Work order> What is needed is a word-for-word copy of the lines below from the one with "Thompson HealthDay Reporter" through the one with "you might like!", both included, with every picture left out.

[Materials provided]

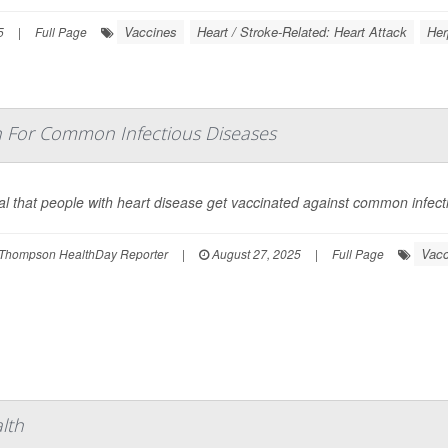
Vaccines
Heart / Stroke-Related: Heart Attack
Her
5
|
Full Page
n For Common Infectious Diseases
vital that people with heart disease get vaccinated against common infec
Vacc
Thompson HealthDay Reporter
|
August 27, 2025
|
Full Page
lth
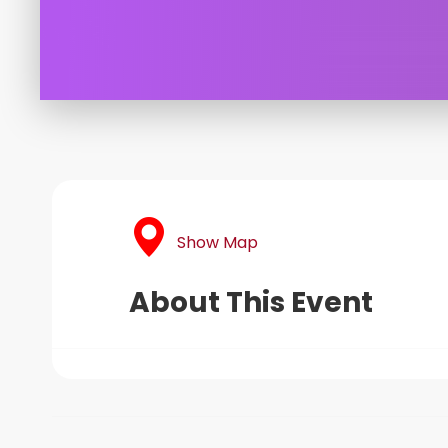
Show Map
About This Event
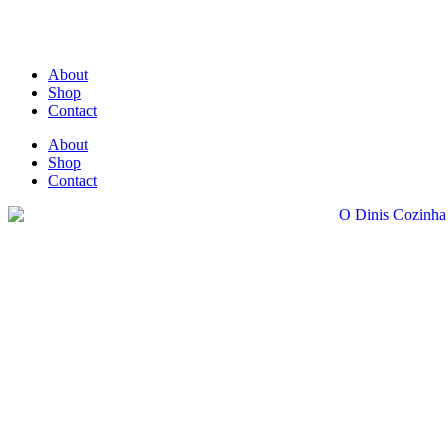
About
Shop
Contact
About
Shop
Contact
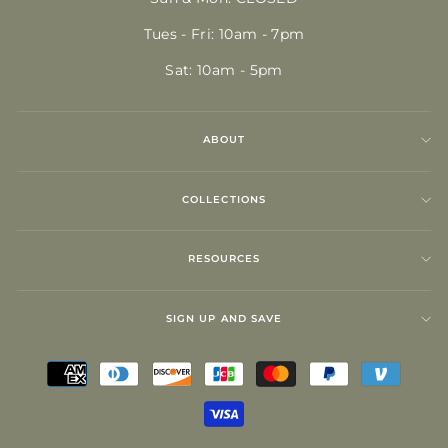
Tues - Fri: 10am - 7pm
Sat: 10am - 5pm
ABOUT
COLLECTIONS
RESOURCES
SIGN UP AND SAVE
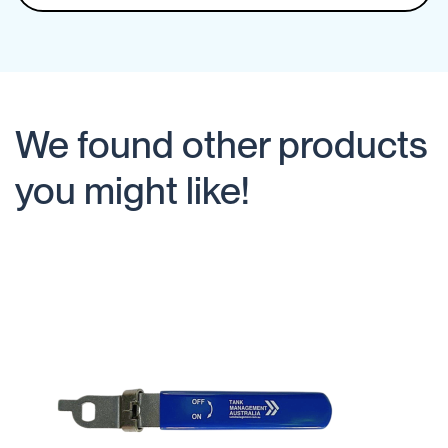
We found other products
you might like!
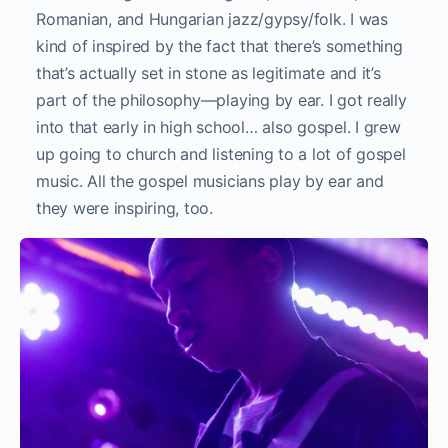
Romanian, and Hungarian jazz/gypsy/folk. I was
kind of inspired by the fact that there’s something
that’s actually set in stone as legitimate and it’s
part of the philosophy—playing by ear. I got really
into that early in high school… also gospel. I grew
up going to church and listening to a lot of gospel
music. All the gospel musicians play by ear and
they were inspiring, too.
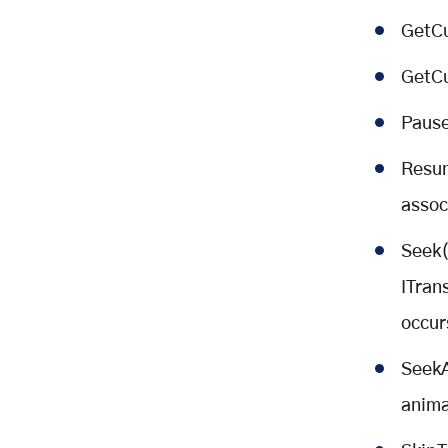
GetCu
GetCu
Pause
Resum
assoc
Seek(
ITran
occur
SeekA
anima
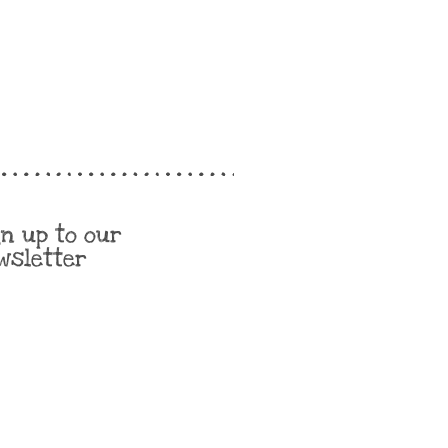
gn up to our
wsletter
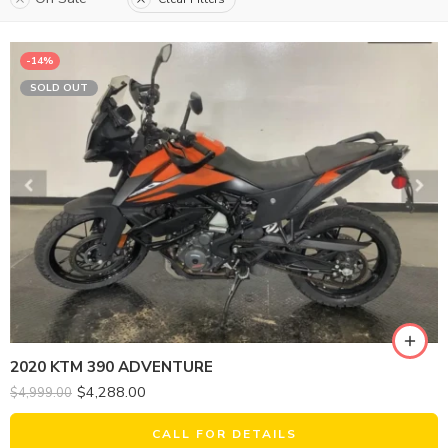
-14%
SOLD OUT
2020 KTM 390 ADVENTURE
$
4,288.00
$
4,999.00
CALL FOR DETAILS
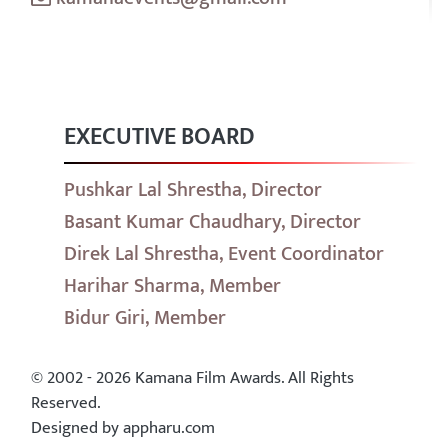
EXECUTIVE BOARD
Pushkar Lal Shrestha, Director
Basant Kumar Chaudhary, Director
Direk Lal Shrestha, Event Coordinator
Harihar Sharma, Member
Bidur Giri, Member
© 2002 - 2026 Kamana Film Awards. All Rights
Reserved.
Designed by appharu.com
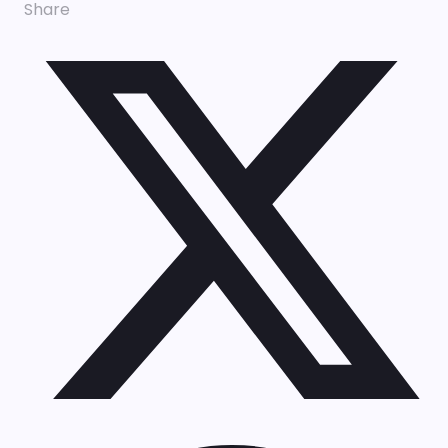
Share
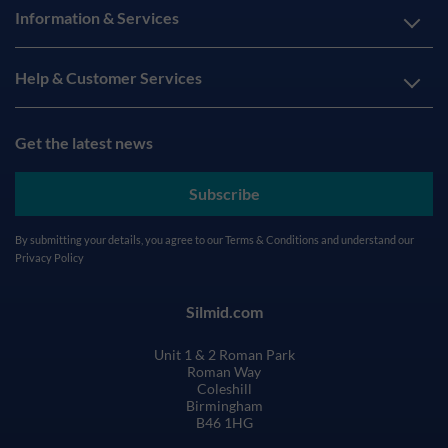
Information & Services
Help & Customer Services
Get the latest news
Subscribe
By submitting your details, you agree to our
Terms & Conditions
and understand our
Privacy Policy
Silmid.com
Unit 1 & 2 Roman Park
Roman Way
Coleshill
Birmingham
B46 1HG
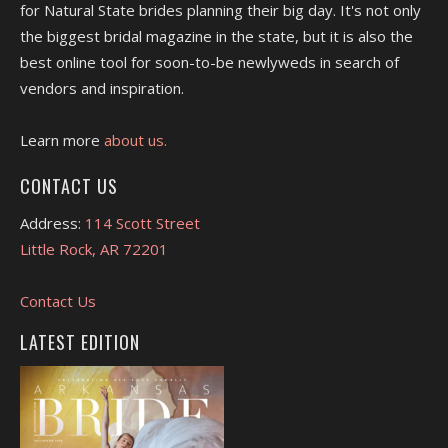
for Natural State brides planning their big day. It's not only
the biggest bridal magazine in the state, but it is also the
best online tool for soon-to-be newlyweds in search of
vendors and inspiration.
Learn more
about us.
CONTACT US
Address:
114 Scott Street
Little Rock, AR 72201
Contact Us
LATEST EDITION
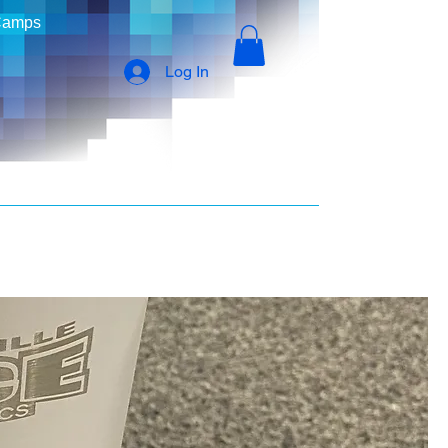
Camps
Log In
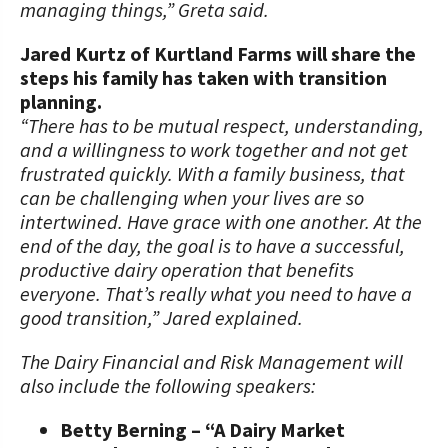
managing things,” Greta said.
Jared Kurtz of Kurtland Farms will share the
steps his family has taken with transition
planning.
“There has to be mutual respect, understanding,
and a willingness to work together and not get
frustrated quickly. With a family business, that
can be challenging when your lives are so
intertwined. Have grace with one another. At the
end of the day, the goal is to have a successful,
productive dairy operation that benefits
everyone. That’s really what you need to have a
good transition,” Jared explained.
The Dairy Financial and Risk Management will
also include the following speakers:
Betty Berning – “A Dairy Market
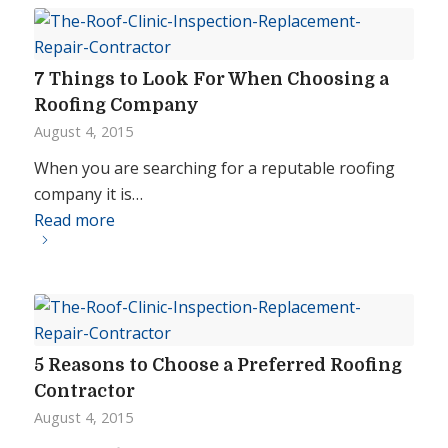
7 Things to Look For When Choosing a
Roofing Company
August 4, 2015
When you are searching for a reputable roofing
company it is…
Read more
5 Reasons to Choose a Preferred Roofing
Contractor
August 4, 2015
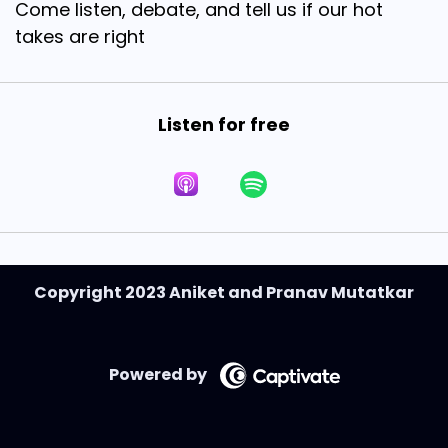
Come listen, debate, and tell us if our hot
takes are right
Listen for free
Copyright 2023 Aniket and Pranav Mutatkar
Powered by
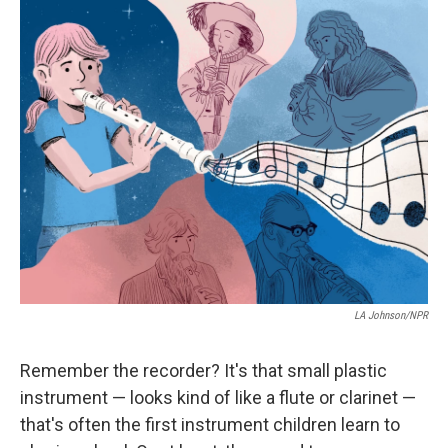
i
n
a
t
k
i
t
e
l
e
d
r
I
n
LA Johnson/NPR
Remember the recorder? It's that small plastic
instrument — looks kind of like a flute or clarinet —
that's often the first instrument children learn to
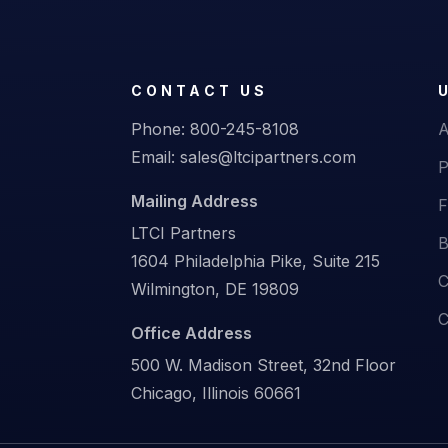
CONTACT US
Phone:
800-245-8108
A
Email:
sales@ltcipartners.com
P
Mailing Address
F
LTCI Partners
B
1604 Philadelphia Pike, Suite 215
C
Wilmington, DE 19809
C
Office Address
500 W. Madison Street, 32nd Floor
Chicago, Illinois 60661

[/Materials provided]

Your response>
Thompson HealthDay Reporter
|
August 27, 2025
|
Full Page
lth
Show Map
About This Event
About
Shop
Contact
About
Shop
Contact
Tues - Fri: 10am - 7pm
Sat: 10am - 5pm
ABOUT
COLLECTIONS
RESOURCES
SIGN UP AND SAVE
We found other products
you might like!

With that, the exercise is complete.